Tahapan berikutnya ialah pencampuran molase dan enzim atau ragi alami. Untuk proses fermentasi membutuhkan waktu tiga, hingga tujuh hari di tempat yang teduh. Apabila sudah tercium aroma alkohol dan busa mulai berkurang, maka proses tersebut sudah bisa dihentikan.

Kemudian, dilakukan destilasi etanol yang meliputi pemisahan ampas jerami dengan cara penyaringan. Hasil penyaringan dimasukkan ke alat destilasi untuk dipanaskan dengan suhu tertentu agar mendapatkan etanol yang berfungsi sebagai bahan utama pembuatan parfum.

Untuk mendapatkan etanol yang berkualitas tinggi, maka proses distilasi sebaiknya dilakukan dua, hingga tiga kali.

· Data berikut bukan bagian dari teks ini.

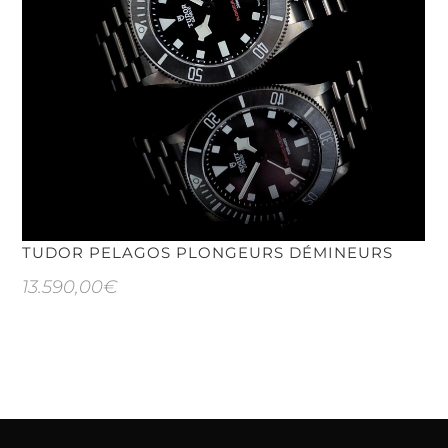
TUDOR PELAGOS PLONGEURS DÉMINEURS
13.590,00
€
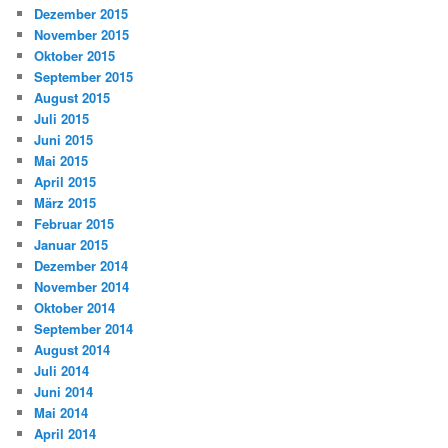
Dezember 2015
November 2015
Oktober 2015
September 2015
August 2015
Juli 2015
Juni 2015
Mai 2015
April 2015
März 2015
Februar 2015
Januar 2015
Dezember 2014
November 2014
Oktober 2014
September 2014
August 2014
Juli 2014
Juni 2014
Mai 2014
April 2014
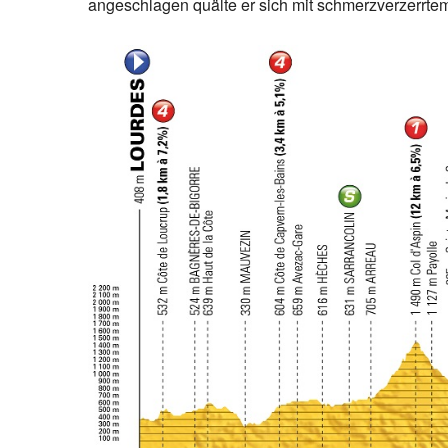
angeschlagen quälte er sich mit schmerzverzerrtem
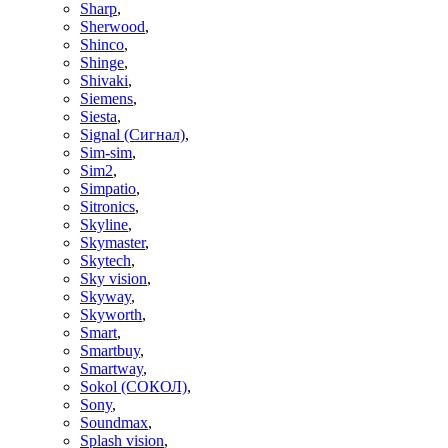
Sharp
,
Sherwood
,
Shinco
,
Shinge
,
Shivaki
,
Siemens
,
Siesta
,
Signal (Сигнал)
,
Sim-sim
,
Sim2
,
Simpatio
,
Sitronics
,
Skyline
,
Skymaster
,
Skytech
,
Sky vision
,
Skyway
,
Skyworth
,
Smart
,
Smartbuy
,
Smartway
,
Sokol (СОКОЛ)
,
Sony
,
Soundmax
,
Splash vision
,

Setelah semua proses tersebut dilalui, maka etanol dari jerami kering siap dibuat menjadi parfum cair atau padat.

Penelitian jerami menjadi bioetanol senyawa parfum ini melibatkan dua peneliti Universitas Andalas (Unand) Padang, yakni Daimon Syukri dan Efrina Herman. Pengujian laboratorium ini tergolong penting untuk memastikan aspek keamanan dan kesehatan bagi konsumen, sebelum parfum jerami diproduksi dan dikomersilkan.

Efrina Herman mengatakan pengujian sampel di laboratorium Unand meliputi sejumlah tahapan, mulai dari pencacahan jerami kering menjadi ukuran tiga sentimer, pemisahan selulosa dengan hemiselulosa untuk diproses menjadi gula sederhana, hingga terakhir proses fermentasi.

Hasil fermentasi nantinya akan dipanaskan ulang, sebelum menghasilkan bioetanol dari jerami padi yang kemudian digunakan sebagai senyawa parfum. Ia mengatakan pembuatan parfum menggunakan bioetanol jerami kering tergolong unik. Sebab, selama ini campuran parfum menggunakan alkohol atau etanol dari bahan kimia.

Setahu Efrina, belum ada parfum yang menggunakan bioetanol dari jerami dan baru Pertamina yang melakukannya. Perusahaan milik Badan Usaha Milik Negara (BUMN) itu merepresentasikan hadirnya negara untuk membantu masyarakat.

Berdasarkan uji laboratorium yang dilakukan Unand, sembilan kilogram jerami padi bisa mendapatkan 1,5 hingga 2 liter bioetanol murni, dengan kandungan 95 persen. Untuk memperoleh bioetanol yang berkualitas, maka proses fermentasi, konsentrasi inokulum serta nutrisi tambahan menjadi kunci utama yang mesti diperhatikan.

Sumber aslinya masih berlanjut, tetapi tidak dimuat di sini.